Like any other venture capital investment, space tech involves proper due diligence, although investors might have to adjust their time horizon.
Family offices stay grounded when investing in space tech

As billionaires Jeff Bezos and Richard Branson blasted off into space last year, investor interest in space technology was piqued, but for the serious venture capitalist, it’s important to stay grounded when reaching for the stars, family office investors said.

Patrick Tsang

Hong Kong-based family office Tsangs Group invested an undisclosed amount into Ad Astra Rocket Company, the group announced last week. While space tech is an exciting area, the team made sure to do its due diligence before deciding on the right project to be involved in.

“We were introduced by some friends in the space to this specific company, and we've actually looked at a number of different space companies over the last two to four years. But this is the one that we thought was the right one in terms of what they were doing,” Patrick Tsang, chair of the group, said.

“If you look at venture capital, maybe only a handful of companies actually end up going on to become not necessarily even Facebook, but even cashflow positive.
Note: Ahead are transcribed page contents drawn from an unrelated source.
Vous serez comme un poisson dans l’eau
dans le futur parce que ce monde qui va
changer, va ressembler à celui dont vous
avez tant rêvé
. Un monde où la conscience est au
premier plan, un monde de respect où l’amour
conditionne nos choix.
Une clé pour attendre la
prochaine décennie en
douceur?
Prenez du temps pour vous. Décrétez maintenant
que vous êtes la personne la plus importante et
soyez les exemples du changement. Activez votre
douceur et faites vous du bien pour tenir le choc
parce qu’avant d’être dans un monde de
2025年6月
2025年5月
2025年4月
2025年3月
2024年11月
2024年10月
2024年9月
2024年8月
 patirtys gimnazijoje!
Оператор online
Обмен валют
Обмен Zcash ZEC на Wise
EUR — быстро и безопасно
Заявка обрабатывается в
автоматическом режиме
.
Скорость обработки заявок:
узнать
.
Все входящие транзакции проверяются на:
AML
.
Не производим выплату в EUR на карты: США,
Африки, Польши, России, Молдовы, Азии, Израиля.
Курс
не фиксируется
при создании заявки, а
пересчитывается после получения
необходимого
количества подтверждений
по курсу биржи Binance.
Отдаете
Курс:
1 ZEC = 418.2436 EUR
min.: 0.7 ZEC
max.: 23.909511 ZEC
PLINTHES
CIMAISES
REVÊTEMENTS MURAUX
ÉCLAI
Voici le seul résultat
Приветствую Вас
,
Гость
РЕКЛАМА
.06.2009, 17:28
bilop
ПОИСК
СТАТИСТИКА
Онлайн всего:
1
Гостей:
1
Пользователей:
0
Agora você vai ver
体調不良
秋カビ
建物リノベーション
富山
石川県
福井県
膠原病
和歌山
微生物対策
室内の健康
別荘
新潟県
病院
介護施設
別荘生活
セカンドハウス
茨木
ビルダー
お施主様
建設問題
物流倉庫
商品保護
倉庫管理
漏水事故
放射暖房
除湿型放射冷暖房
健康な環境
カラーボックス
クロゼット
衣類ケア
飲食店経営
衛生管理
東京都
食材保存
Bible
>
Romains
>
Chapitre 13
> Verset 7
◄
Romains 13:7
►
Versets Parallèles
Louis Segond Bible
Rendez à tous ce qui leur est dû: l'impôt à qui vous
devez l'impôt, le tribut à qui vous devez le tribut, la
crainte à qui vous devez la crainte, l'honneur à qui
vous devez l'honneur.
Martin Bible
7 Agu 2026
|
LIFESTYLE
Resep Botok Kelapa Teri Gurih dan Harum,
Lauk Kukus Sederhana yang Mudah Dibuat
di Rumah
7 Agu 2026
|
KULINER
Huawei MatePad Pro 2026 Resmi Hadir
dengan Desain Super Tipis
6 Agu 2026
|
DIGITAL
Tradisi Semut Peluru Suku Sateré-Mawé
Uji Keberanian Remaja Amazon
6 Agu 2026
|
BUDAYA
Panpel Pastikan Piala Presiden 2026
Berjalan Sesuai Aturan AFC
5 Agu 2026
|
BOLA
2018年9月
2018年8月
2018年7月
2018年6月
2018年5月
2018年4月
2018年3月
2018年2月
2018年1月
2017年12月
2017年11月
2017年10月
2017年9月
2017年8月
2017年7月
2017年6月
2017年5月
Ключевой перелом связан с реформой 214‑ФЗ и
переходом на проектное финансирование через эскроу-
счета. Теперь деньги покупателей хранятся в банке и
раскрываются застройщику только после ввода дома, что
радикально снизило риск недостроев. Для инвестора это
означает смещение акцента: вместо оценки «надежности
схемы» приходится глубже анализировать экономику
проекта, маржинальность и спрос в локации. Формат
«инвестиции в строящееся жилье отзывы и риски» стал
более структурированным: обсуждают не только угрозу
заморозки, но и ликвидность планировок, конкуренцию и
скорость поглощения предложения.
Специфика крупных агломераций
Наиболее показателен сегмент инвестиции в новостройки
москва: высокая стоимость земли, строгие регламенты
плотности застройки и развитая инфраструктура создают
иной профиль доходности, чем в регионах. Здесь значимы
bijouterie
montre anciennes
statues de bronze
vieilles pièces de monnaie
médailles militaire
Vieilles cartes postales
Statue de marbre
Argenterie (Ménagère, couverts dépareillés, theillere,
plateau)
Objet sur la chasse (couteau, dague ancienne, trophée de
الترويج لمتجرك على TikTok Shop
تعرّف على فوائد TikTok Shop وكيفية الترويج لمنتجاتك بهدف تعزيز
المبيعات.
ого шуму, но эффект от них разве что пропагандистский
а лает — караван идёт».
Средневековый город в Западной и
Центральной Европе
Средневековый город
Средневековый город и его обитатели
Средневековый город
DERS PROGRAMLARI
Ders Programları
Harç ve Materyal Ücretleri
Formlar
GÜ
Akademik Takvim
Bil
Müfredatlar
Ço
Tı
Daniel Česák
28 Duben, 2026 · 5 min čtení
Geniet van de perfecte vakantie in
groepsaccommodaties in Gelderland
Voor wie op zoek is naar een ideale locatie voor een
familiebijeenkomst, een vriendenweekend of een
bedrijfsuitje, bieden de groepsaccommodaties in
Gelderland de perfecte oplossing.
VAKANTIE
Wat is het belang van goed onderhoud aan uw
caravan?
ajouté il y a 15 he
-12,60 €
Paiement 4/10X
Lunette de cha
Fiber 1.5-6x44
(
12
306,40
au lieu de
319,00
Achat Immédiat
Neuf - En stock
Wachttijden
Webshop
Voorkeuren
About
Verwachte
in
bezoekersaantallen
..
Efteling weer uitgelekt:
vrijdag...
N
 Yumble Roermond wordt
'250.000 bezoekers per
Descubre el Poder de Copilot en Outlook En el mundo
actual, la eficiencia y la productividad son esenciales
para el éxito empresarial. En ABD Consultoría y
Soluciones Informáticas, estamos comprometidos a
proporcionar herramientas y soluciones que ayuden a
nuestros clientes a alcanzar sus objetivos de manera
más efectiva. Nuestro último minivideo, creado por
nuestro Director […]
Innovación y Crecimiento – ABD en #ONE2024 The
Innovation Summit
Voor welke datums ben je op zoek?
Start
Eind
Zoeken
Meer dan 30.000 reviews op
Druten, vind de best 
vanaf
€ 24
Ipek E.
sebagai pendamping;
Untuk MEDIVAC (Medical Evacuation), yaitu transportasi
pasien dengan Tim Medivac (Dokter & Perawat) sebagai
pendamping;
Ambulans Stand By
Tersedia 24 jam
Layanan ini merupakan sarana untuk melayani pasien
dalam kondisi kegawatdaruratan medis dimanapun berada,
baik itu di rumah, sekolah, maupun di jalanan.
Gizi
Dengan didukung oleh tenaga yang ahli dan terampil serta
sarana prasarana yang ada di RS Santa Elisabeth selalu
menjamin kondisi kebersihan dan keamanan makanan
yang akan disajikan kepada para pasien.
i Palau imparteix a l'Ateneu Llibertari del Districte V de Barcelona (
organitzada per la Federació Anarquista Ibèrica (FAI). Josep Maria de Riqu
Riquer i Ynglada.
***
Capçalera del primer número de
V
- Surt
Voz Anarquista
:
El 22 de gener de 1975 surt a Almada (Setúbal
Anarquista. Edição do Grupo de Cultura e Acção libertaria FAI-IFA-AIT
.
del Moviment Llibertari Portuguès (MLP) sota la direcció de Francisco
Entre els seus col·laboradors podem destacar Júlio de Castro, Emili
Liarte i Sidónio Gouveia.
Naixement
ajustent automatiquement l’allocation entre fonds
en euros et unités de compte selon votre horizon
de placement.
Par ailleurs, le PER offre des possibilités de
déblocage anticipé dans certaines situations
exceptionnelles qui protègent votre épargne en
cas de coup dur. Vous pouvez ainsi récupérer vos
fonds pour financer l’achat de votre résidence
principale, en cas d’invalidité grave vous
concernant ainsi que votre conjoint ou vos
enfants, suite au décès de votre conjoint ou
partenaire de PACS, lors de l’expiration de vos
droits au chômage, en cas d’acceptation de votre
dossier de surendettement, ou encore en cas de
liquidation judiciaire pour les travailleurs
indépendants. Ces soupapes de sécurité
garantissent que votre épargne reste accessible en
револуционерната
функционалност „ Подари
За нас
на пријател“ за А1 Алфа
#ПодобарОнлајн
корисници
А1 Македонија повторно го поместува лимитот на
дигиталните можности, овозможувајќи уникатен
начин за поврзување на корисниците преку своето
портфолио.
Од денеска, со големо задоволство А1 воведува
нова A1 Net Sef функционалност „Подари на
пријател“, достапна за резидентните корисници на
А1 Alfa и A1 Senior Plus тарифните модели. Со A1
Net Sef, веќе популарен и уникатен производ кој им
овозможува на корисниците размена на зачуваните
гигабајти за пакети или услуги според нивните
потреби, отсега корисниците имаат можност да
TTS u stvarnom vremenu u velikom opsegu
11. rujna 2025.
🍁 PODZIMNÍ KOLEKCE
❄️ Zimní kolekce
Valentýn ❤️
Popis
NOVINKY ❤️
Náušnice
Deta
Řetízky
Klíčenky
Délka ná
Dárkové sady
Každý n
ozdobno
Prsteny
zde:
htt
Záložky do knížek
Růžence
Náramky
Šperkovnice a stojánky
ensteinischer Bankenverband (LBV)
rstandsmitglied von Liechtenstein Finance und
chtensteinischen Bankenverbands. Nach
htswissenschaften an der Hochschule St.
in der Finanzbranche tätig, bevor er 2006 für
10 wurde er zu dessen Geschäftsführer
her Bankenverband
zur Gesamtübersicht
In this case, we believe that this company has potential but also has a realistic chance of becoming profitable,” Tsang said.

The team met with the firm's founder on Zoom, before heading over to Texas and Costa Rica to visit its facilities and headquarters early last year.

Tsang was drawn by the firm’s technology, which involves developing the Variable Specific Impulse Magnetoplasma Rocket (VASIMR) space engine, a high-powered electric rocket engine that has the potential to enable interplanetary travel to Mars in only 95 days.  With current technology, a trip from Earth to Mars would take around seven months.

Ad Astra’s founder Franklin Chang Diaz, a former Nasa astronaut and plasma physicist, had the idea to develop the firm in 1979 but only did so officially in 2005 with the backing of Nasa.

In a post-Cold War era, Nasa decided to decentralise the development of space technology, Kelvin Liu, Tsangs Group managing director and head of technology and blockchain, explained. “Nasa gave deep funding to four or five companies to see who would succeed; those that did would get a 20 or 30-year contract,” Liu said.

“Back again to Franklin’s project, very similarly, Nasa gave funding to three companies, most failed but his survived. So, we do think it is a very good business model, also in terms of balancing the utilisation of government funding versus capital markets,” he said.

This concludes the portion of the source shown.